If you believe this, then it kind of restores determinism. If there is a 50% probability a photon will reflect off of a beam splitter and a 50% probability it will pass through, what MWI argues is that there is in fact a 100% chance it will pass through and be reflected simulateously, because it basically is stretched out in proportions of 0.5 going both directions. When the observer goes to observe it, the observer themselves also would get stretched out in those proportions, of both simulateously seeing it it pass through and be reflected. Since this outcome is guaranteed, it is deterministic.

But why do we only perceive a single outcome? MWI proponents chalk it up to how our consciousness interprets the world, that it forms models based on a limited perspective, and these perspectives become separated from each other in the universal wave function during a process known as decoherence. This leads to an illusion that only a single perspective can be seen at a time, that even though the human observer is actually stretched out across all possible outcomes, they only believe they can perceive one of them at a time, and which one we settle on is random, I guess kind of like the blue-black/white-gold dress thing, your brain just kind of picks one at random, but the randomness is apparent rather than real.

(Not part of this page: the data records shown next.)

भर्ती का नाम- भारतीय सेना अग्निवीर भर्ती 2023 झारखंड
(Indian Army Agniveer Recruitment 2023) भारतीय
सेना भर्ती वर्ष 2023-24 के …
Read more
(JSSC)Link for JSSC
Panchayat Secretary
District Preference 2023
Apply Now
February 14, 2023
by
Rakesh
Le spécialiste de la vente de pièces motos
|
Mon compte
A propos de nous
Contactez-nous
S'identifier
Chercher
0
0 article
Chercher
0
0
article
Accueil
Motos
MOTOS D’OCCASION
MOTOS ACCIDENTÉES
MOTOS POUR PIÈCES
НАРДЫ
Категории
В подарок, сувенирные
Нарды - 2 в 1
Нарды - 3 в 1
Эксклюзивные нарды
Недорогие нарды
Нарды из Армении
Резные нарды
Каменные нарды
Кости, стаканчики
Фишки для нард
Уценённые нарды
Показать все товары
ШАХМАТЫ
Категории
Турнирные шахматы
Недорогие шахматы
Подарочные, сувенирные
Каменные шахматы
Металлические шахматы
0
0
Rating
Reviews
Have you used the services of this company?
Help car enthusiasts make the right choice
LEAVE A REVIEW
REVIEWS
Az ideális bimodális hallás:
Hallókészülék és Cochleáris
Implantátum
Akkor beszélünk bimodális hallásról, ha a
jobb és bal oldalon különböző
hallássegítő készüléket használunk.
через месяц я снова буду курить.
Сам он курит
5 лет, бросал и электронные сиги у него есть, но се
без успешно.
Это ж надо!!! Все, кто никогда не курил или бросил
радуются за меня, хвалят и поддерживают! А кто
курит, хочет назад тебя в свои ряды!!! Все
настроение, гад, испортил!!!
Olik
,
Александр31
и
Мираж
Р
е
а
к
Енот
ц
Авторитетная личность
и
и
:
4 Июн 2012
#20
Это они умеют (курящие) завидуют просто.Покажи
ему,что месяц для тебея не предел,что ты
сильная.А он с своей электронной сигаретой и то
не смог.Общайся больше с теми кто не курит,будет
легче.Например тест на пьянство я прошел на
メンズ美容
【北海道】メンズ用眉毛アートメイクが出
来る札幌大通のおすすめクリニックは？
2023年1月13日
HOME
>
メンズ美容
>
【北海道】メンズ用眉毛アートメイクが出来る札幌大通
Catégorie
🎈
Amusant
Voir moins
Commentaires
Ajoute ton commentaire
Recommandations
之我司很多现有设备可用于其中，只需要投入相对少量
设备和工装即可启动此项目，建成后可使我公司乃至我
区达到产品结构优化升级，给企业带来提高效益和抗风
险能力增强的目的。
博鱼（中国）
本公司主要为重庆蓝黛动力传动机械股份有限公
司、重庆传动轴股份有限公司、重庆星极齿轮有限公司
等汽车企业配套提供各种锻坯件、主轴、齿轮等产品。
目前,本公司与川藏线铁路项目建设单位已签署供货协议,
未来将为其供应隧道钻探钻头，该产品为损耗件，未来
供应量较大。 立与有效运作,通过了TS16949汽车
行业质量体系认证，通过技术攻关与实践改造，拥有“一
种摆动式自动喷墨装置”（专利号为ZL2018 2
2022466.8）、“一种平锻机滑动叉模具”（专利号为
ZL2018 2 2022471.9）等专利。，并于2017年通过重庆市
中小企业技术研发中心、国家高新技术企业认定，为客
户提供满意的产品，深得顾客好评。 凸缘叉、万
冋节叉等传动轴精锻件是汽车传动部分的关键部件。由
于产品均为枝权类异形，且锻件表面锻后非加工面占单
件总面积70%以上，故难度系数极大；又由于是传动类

This whole story really is not necessary if you are just fine with saying the outcome is random. There is nothing about quantum computers that changes this story. Crazy David has a bad habit of publishing embarrassingly bad papers in favor of MWI. One paper he defends MWI with a false dichotomy pitching MWI as if its only competition is Copenhagen, then straw manning Copenhagen by equating it to an objective collapse model, which no supporter of this interpretation I am aware of would ever agree to this characterization of it.

Another paper where he brings up quantum computing, he basically just argues that MWI must be right because it gives a more intuitive understanding of how quantum computing actually provides an advantage, that it delegates subtasks to different branches of the multiverse. It's bizarre to me how anyone could think something being "intuitive" or not (it's debatable whether or not it even is more intuitive) is evidence in favor of it. At best, it is an argument in favor of utility: if you personally find MWI intuitive (I don't) and it helps you solve problems, then have at ya, but pretending this somehow is evidence that there really is a multiverse makes no sense.

[–] voracitude@lemmy.world 8 points 1 week ago* (last edited 1 week ago)

What a bunch of wank.

[–] bob_lemon@feddit.org 3 points 1 week ago* (last edited 1 week ago)

That's not what it means at all.

This is like saying rockets borrow velocity from other universes because they can reach the moon in a few hours, whereas a car cannot.

It's well known that current day cryptography relies on operations that are really calculation-intensive on regular binary computing systems. That's what it is designed for. It is also well-known that quantum computers can get around this complexity (although I honestly don't understand how).

[–] Lugh@futurology.today 2 points 1 week ago (1 children)

Interesting supposition. The multiverse is just a hypothesis, there's no proof the concept is real, so this idea is more in the realm of metaphysics than real science. Still, humanity doesn't understand the quantum world yet, and it is building tech that utilizes it.

On the opposite end of the scale is dark energy & dark matter, which shows we don't really understand the universe at the macro scale either, yet we've been existing in it for millenia. Whatever is real, is just as real as it ever was, whether we understand it or not.

So perhaps this extra computational power is coming from "somewhere" we don't understand. If you thought AGI was scary, AGI powered by computing coming from a mysterious unknown "somewhere" sounds even more troubling.

Still, humanity doesn't understand the quantum world yet

Eh, we understand it pretty well. We don't understand why it is, or how it meshes with general relativity, but quantum mechanics is a well established field at this point.